Randy Bryce has it all: a decent war chest, a camera-ready working-class persona, and a mustache. Now the Wisconsin Democrat can boast of something else: an endorsement from former President Barack Obama.

“Today, I’m proud to endorse even more Democratic candidates who aren’t just running against something, but for something—to expand opportunity for all of us and to restore dignity, honor, and compassion to public service,” Obama wrote. “They deserve your vote.”

One of the deserving was Bryce, and Republicans should take notice. An Obama endorsement could mean momentum for the man trying to win the seat House Speaker Paul Ryan will soon vacate.

Obama knows that his support can be a blessing and a curse depending on the district. One word from the former president can send hordes of people to the polls in support or in opposition to his preferred candidate. But Obama has reason to feel confident in his Wisconsin endorsement.
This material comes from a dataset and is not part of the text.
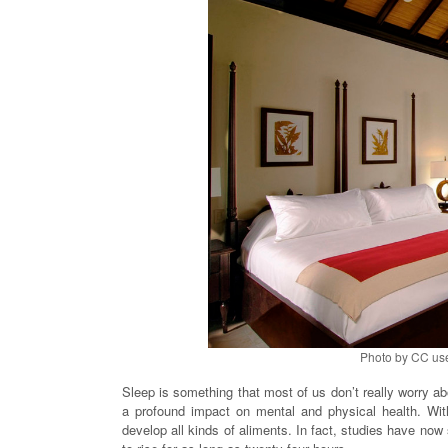
Photo by CC us
Sleep is something that most of us don’t really worry abo
a profound impact on mental and physical health. Wit
develop all kinds of aliments. In fact, studies have now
The 1st Congressional District in Wisconsin voted 52 to 42 for Trump over Hillary Clinton in 2016 and before that 52 to 47 for Mitt Romney over Obama in 2012. But rewind the clock to 2008 and Obama carried the district over John McCain, 51-48.

Obama must be betting that nostalgia combined with the current political craziness could magnify the effect of his endorsement. It is possible that’s why he held off on including Bryce in his first round of endorsements earlier this year. Maybe Obama sees more and more blue as Election Day approaches.

Republican Gov. Scott Walker has been warning for months that a blue wave will come crashing down on his party. Thanks to Obama, Bryce could be a case in point. Earlier in September, the New York Times upshot blog had Bryce trailing his Republican opponent, Bryan Steil, by just six points, 50 to 44 percent. In context, those numbers are even more encouraging to the Left.

Ryan won’t be on the ballot this November like he was when Obama lost there in 2012. But his doppelganger will be (Ryan and Steil sport similar haircuts, smiles, and even sweater vests). And Trump will be on the ballot in spirit. Anti-incumbent fervor, combined with Obama nostalgia, could cut against Republicans come November, even in Paul Ryan's district.